▶ _Required action_:
Collect all lines below with the string "Studios".

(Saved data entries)
★ ★ ★ ★ ★ ★ ★

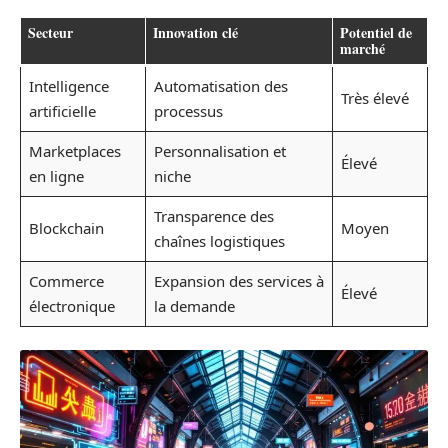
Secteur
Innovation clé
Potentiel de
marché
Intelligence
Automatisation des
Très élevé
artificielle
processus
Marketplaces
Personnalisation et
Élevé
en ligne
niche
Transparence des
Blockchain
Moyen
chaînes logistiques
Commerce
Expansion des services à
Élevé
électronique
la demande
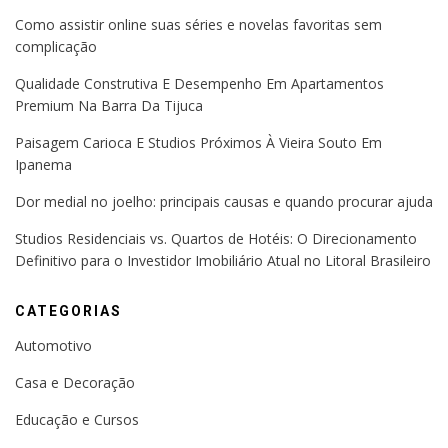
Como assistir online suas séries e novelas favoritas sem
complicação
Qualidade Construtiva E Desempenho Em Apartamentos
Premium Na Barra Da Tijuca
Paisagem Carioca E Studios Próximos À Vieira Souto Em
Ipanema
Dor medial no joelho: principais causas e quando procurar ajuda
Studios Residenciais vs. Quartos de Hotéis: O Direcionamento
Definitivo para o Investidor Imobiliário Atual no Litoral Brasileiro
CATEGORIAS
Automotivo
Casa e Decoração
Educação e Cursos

★ ★ ★ ★ ★ ★ ★

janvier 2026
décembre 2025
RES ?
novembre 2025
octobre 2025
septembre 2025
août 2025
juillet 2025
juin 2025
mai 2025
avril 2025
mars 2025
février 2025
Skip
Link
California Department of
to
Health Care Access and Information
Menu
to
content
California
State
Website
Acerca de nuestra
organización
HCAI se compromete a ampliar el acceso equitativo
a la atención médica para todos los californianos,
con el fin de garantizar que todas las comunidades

★ ★ ★ ★ ★ ★ ★

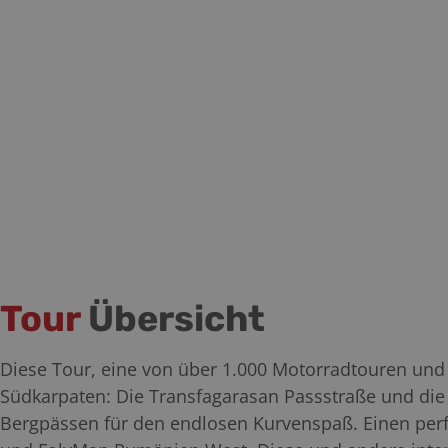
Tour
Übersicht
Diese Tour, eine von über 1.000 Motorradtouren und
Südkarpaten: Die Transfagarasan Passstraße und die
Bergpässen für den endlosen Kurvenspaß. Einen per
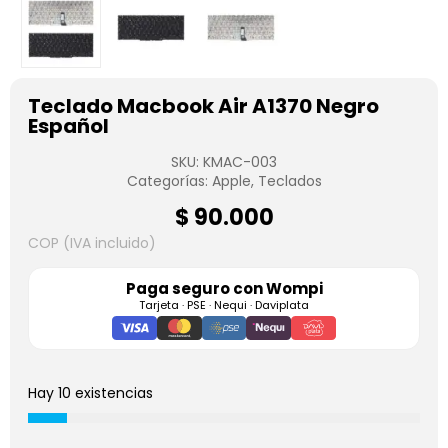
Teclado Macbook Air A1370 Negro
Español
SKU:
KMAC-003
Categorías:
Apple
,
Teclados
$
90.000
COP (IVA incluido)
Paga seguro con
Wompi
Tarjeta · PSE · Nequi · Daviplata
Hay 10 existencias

★ ★ ★ ★ ★ ★ ★

▶ _Response to this task_:
Paisagem Carioca E Studios Próximos À Vieira Souto Em
Studios Residenciais vs. Quartos de Hotéis: O Direcionamento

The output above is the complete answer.